You did this to me. To them.” She flapped a wing towards the burning village—the roof of Debban’s ale hut chose that moment to collapse, sending a tornado of swirling embers climbing towards the vault of heaven.
“You said you had to follow me,” Rue pointed out.
“Maybe she just wanted me to watch you die. I ain’t forced to help you.”
“I killed the people who killed everyone, you know.” Rue gestured to the bodies smoking in the main street.
“I know what you are!” Senna cawed. “I know what you are!”
“And what am I?”
“You told them. I am she the gods fear. My sisters walk ever by my side. Well, I don’t see any sisters but I’m old enough to know that the Kindnesses didn’t just walk through stories.
They were real. The nightmares were real.
You started this! You started it! I knew you were trouble the day you came.
I told them. I told them all, but would they listen? I said you weren’t right—”
“I’m not right.” Rue nodded. “Never was. Not once. Broken from the beginning. But Kindnesses don’t start things. They end them.”
Senna watched the fires, another roof collapsing, the blaze reflected in her eyes.
“I had daughters, not sons.” Rue surprised herself by speaking. “Three of them. Triplets. Came closer to killing me than the Academy did.”
Senna’s caw sounded more like an old woman’s than a crow’s.
“One died young, so I know a mother’s loss.”
“Ain’t the same. Kids die young. Babies die like flies. Can’t love them till they’re—”
“Don’t spoil it, Senna. We’re having a moment here. And you know that ain’t true. We love the babies just as much. More maybe, because they’ve never had a chance to disappoint.”
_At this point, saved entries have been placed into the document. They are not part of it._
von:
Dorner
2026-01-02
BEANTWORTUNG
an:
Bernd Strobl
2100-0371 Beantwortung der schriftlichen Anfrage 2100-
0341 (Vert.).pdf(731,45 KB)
The crow shrugged, like crows don’t. “Still got two then.”
“One’s as good as dead. Left her with the convent. I doubt they’ve managed to keep her alive this long. The other, Cela, hates me. She’s probably dead too. Never could back down from a fight…”
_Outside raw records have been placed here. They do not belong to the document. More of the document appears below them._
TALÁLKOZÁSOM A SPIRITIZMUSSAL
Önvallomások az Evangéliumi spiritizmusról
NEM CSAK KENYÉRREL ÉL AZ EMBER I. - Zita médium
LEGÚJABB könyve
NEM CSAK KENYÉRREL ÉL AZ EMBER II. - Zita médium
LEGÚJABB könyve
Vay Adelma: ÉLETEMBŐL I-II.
Senna wiped her beak on the fence post. “Sebrin was an arse. Got that from his father. But he loved his mother and his children. I will miss—” She cawed low and long. “It’s done. Burned. Tomorrow it will be ashes.”
“So, what did you see?” Rue still didn’t trust the bird but she felt she understood the woman now.
“A man in black. I think it was a man. Walking alone on the Trevvan Road, coming this way.” Senna shook as if trying to rid her feathers of dirt.
“What was special about this one man?” A chill of premonition ran the length of Rue’s spine. “Did he have a bigger axe than the rest?”
“Couldn’t see a weapon. But he looked like he knew exactly where he was going, and he’s heading our way.” The crow glanced to the north. “And…when I looked at him…”
“Yes?”
“I felt like I was falling. And not just because my wings failed me or something. More like I didn’t have wings. Like I’d never had them, and I was back in that market, falling backwards, not understanding what had hit me or even where.”
“Shit.” Rue turned south and began to walk off swiftly.
“Wait!” Senna took to the air, cawing. “Where are we going?”
“I don’t know where we’re going, but me, I’m running away.”